Video calls have been with us for a while. Except, they were rarely used. IME, people sometimes had Skype calls with relatives abroad and that's about it. And then, COVID happened. Suddenly, Zoom skyrocketed, with Google Meet not far behind. The reason is obvious.
Now, the time of lockdowns and restrictions on gatherings is over, the incentives to do video calls are (AFAICT) more or less the same as pre-COVID, and yet video calls persist. They became a completely routine way of doing business meetings, academic seminars and occasional social events. Why? AFAICT it's just the initial adoption barrier: once everyone did lots of video calls, and realized they are actually pretty convenient, they just kept using them.
So, here's a fun question: What other things are like video calls in the pre-COVID era? That is, the technology exists (more or less: maybe the UX needs some trivial improvements), the use-cases exist, only nobody uses it just because they're unaware or because it's not a "normal" thing everyone does. Given something to create initial adoption (like COVID did for video calls), everyone would start using it and never go back.

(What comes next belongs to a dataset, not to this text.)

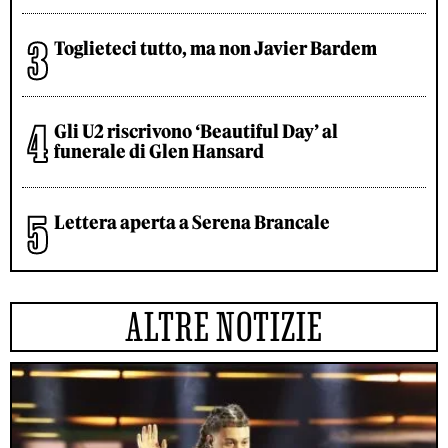
Toglieteci tutto, ma non Javier Bardem
Gli U2 riscrivono ‘Beautiful Day’ al
funerale di Glen Hansard
Lettera aperta a Serena Brancale
ALTRE NOTIZIE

These are good points. Regarding lectures, insofar as Zoom was a risky gamble that worked out better than expected, I still think an appeal to social norms is appropriate. In a world full of meetings, lectures and conferences, why wasn’t there enough experimentation to figure out that Zoom was an acceptable 80% solution rather than an unacceptable 50% solution without COVID to force the issue?
Your point about tech is a reasonable explanation, although it would turn the OP on its head. If Zoom was maturing as a technology right when COVID hit, then it might not have been “stuck” on early adoption, just made to appear that way by coincidence. We remember the sudden surge of demand, but forget that only a year or two before, video conferencing was much worse. Maybe we’d still have seen Zoomification of lectures and meetings even if there had never been COVID as Zoom’s technology matured in 2019.
This would fit with my fundamental perception that it’s extremely rare for a potentially world-changing technology to be stuck long term on early adoption due exclusively to social norms. Usually there’s a collection of issues: high costs, governance problems, moral qualms, technological shortcomings, a small market, and so on.